Highly Accurate Protein Structure Prediction with AlphaFold
Type: paper Slug: highly-accurate-protein-structure-prediction-with---hassabis Sources: highly-accurate-protein-structure-prediction-with---hassabis Last updated: 2026-05-13
Summary
Jumper, Evans, Pritzel, Green, Figurnov, Ronneberger, Tunyasuvunakool, and 26 colleagues, with Silver, Senior, Kavukcuoglu, Kohli, and Hassabis (2021) introduced AlphaFold2, which achieved atomic-level accuracy in protein structure prediction at CASP14 — a result widely described as solving the 50-year-old protein folding problem. AlphaFold2’s key innovations were the Evoformer architecture (which jointly evolves MSA and pair representations through attention) and a structure module that builds 3D coordinates via invariant point attention.
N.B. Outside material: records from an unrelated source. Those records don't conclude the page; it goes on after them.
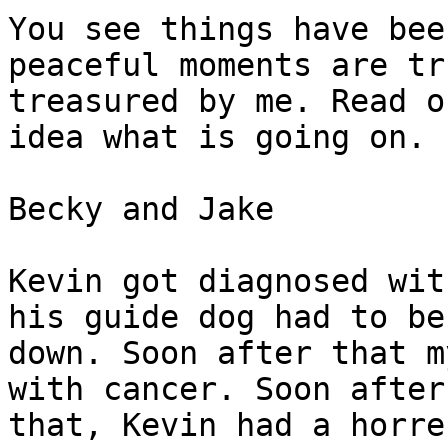
You see things have bee
peaceful moments are tru
treasured by me. Read o
idea what is going on.

Becky and Jake 

Kevin got diagnosed wit
his guide dog had to be 
down. Soon after that m
with cancer. Soon after

that, Kevin had a horre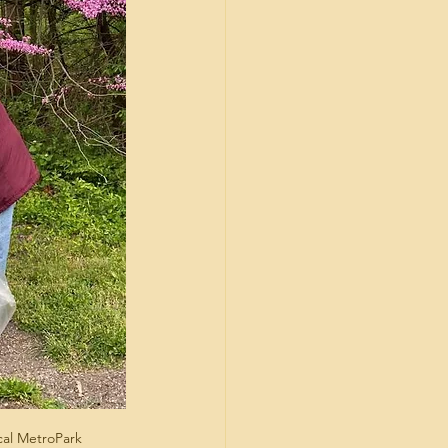
ocal MetroPark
The system achieved a median GDT-TS of 92.4 across all CASP14 targets.
Core content
Architecture — two main components:
- Evoformer: A novel attention-based architecture that processes multiple sequence alignment (MSA) representations and pairwise residue representations simultaneously. MSA-to-pair and pair-to-MSA attention layers allow information to flow between these representations, capturing both evolutionary constraints and spatial relationships (paper—highly-accurate-protein-structure-prediction-with---hassabis §Methods).
- Structure module: Takes the evolved pair representation and produces 3D atom coordinates using invariant point attention (IPA), which respects SE(3) equivariance — rotations and translations of the input produce corresponding transformations of the output (paper—highly-accurate-protein-structure-prediction-with---hassabis §Methods).
Training: End-to-end training on known experimental structures from the PDB, with a custom loss function combining frame-aligned point error (FAPE), auxiliary distogram losses, and other structural terms (paper—highly-accurate-protein-structure-prediction-with---hassabis §Methods).
CASP14 results:
- Median GDT-TS of 92.4 across all targets (paper—highly-accurate-protein-structure-prediction-with---hassabis §Results).
- On the hardest free-modeling targets, AlphaFold2 achieved accuracies comparable to experimental methods (median backbone accuracy ~1.0 Å) (paper—highly-accurate-protein-structure-prediction-with---hassabis §Results).
- Outperformed the next-best method by a large margin on nearly every target (paper—highly-accurate-protein-structure-prediction-with---hassabis §Results).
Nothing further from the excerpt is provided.